That's one reason … but here are a few more …. 

1. 450M active users (Source: NY Times)

2. Adding 1M users daily

3. 70% of MAU use the service daily (Source: TechCrunch)

4. WhatsApp offers users in Europe, Brazil and other emerging markets (= net new audience) (Source: Gravity/Techcrunch)

5. Nearly 200 minutes of usage each week (Source: Mobidia)

6. Facebook gets how to monetize mobile through paid advertising without wrecking the user experience. (In Q4 2013 they crossed over from 49% of revenue from mobile to 53% from a base of 945M mobile monthly active users) Source: Facebook, TechCrunch

 

Why $16B to $19B? I am not a financial analyst, but here are a few thoughts:

– Facebook generated $1.37B in mobile revenue in Q4 2013 on a base of 945M users … annualized that is $5.80/MAU (monthly active user)

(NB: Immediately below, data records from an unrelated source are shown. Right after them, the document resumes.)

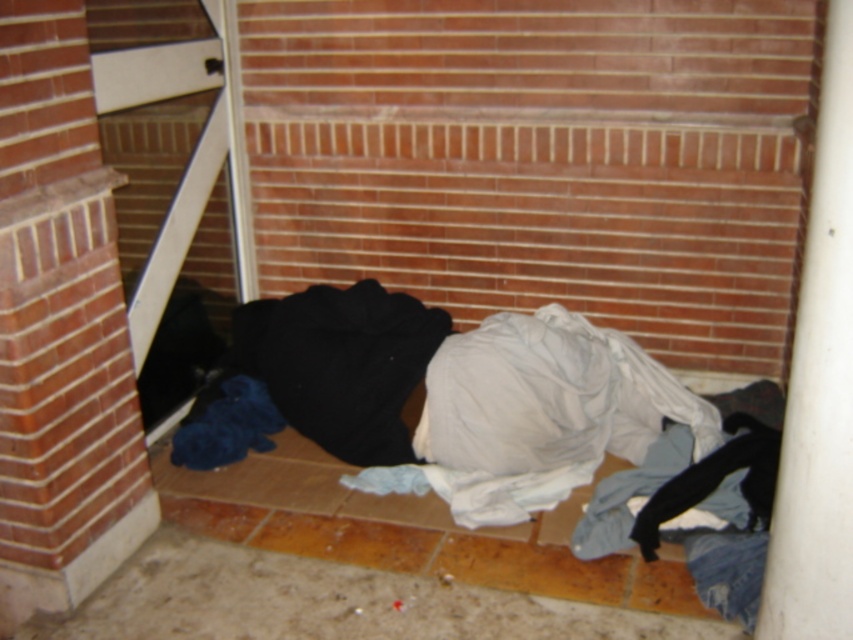 Question: Is the position of white cotton laundry at center more distant than that of black fuzzy blanket at center?

Choices:
 (A) no
 (B) yes

Answer: (A)

Question: Which object is farther from the camera taking this photo?

Choices:
 (A) white cotton laundry at center
 (B) black fuzzy blanket at center

Answer: (B)

Question: Which of the following is the closest to the observer?

Choices:
 (A) (440, 330)
 (B) (776, 636)
 (C) (514, 356)

Answer: (B)

Question: Is white smooth pipe at right to the right of black fuzzy blanket at center from the viewer's perspective?

Choices:
 (A) yes
 (B) no

Answer: (A)

Question: Which object appears farthest from the camera in this image?

Choices:
 (A) white cotton laundry at center
 (B) white smooth pipe at right

Answer: (A)

Question: Does white cotton laundry at center appear over white smooth pipe at right?

Choices:
 (A) no
 (B) yes

Answer: (A) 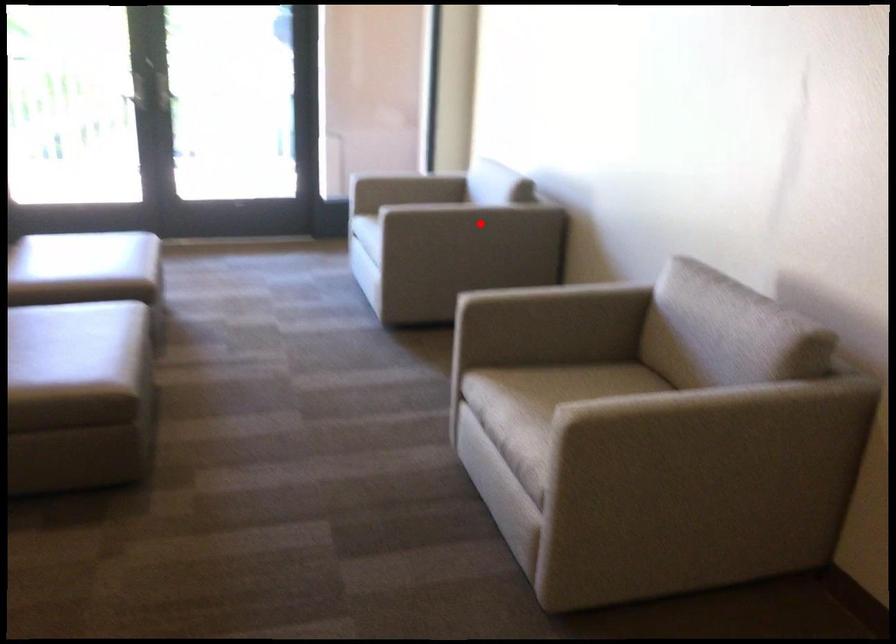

– WhatsApp already generates $1/user for a chunk of their users through a subscription fee (less fee to app store?)

– If WhatsApp users can be monetized at the same value, that adds another 50% approximately in mobile ad revenue

– Facebook reported 914 minutes of use on mobile per month in 2013 (Source: allthingsd.com)

– According to Mobidia, only Kakao Talk has more

– WhatsApp is already located in Si Valley

There are a dwindling number of privately held companies with audience numbers in the hundreds of millions. Tencent (WeChat) is public. LINE belongs to Naver Corporation. Rakuten bought Viber last week. 

Kudos to the founders for not snubbing a few billion dollars.